O filme costura depoimentos de jogadores, atores (entre eles, Omar Sy, de “Intocáveis”), escritores e políticos de expressão (como o ex-presidente François Hollande) para mostrar como o desempenho esportivo reflete e influencia a percepção sobre integração social.
A gangorra é constante. E o imaginário de unidade flutua ao sabor de sucessos e fracassos dentro ou fora do campo.
Na vitória, vangloria-se a miscigenação “negro-branco-árabe” pontuada pelo título de 98 e protagonizada pelo craque de origem argelina Zidane – cuja dedicação era colocada à prova, antes, porque o jogador se recusava a cantar a Marselhesa.
Na derrota, evoca-se a falta de patriotismo dos “falsos franceses”, atribuído à presença de “estrangeiros” no time e se dissolve o conceito das três raças, já esgarçado pela discriminação e pela exclusão dos não-brancos confinados às periferias.
A percepção em torno da seleção é acompanhada pelo debate público sobre a questão migratória, o avanço do extremismo, a marginalização da população de origem árabe e africana, as políticas de enfrentamento ao terrorismo.
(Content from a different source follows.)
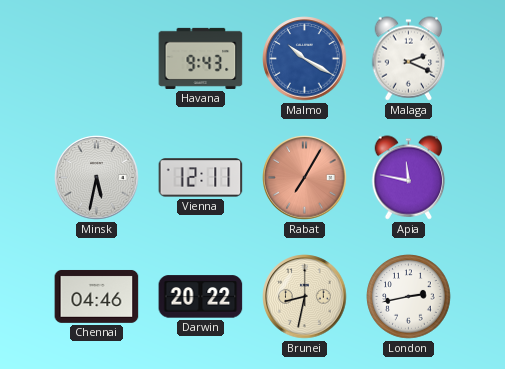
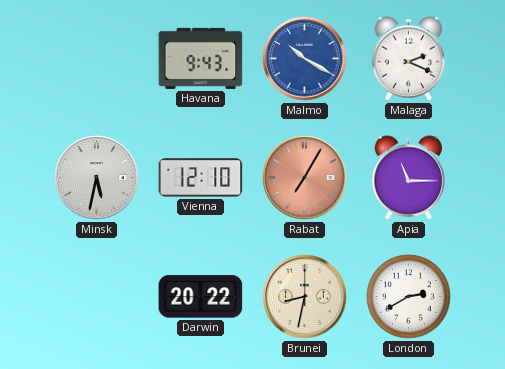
Vienna: 12:11 -> 12:10
Apia: 11:47 -> 11:15
Chennai: 04:46 -> none
London: 2:43 -> 2:40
Impressiona a consciência social dos jogadores (na ativa ou aposentados) sobre temas de interesse nacional – postura crítica ausente de boa parte dos atletas brasileiros.
À declaração radical do então ministro (e futuro presidente) Nicolas Sarkozy – “vamos nos livrar desses bandidos”, diz ele, após onda de protestos nas ruas -, o jogador Lilian Thuram, negro, toma as dores e reage: “Não sou bandido. Só quero trabalhar e melhorar de vida”.
Em resposta ao fortalecimento eleitoral da extrema-direita personificada em Le Pen, Zidane conclama a população a não votar no candidato – e Jacques Chirac se elege com 80% dos votos.
A postura engajada contrasta, vale pontuar, com o silêncio alienado da maioria dos jogadores brasileiros da atualidade sobre temas sensíveis do país.
Mergulhados em cifras milionárias, eles se mostram mais propensos a usar redes sociais para falar de estética, videogame e diversão – esse conjunto de trivialidades capaz de transformar possíveis agentes de mudanças sociais em mensageiros do nada.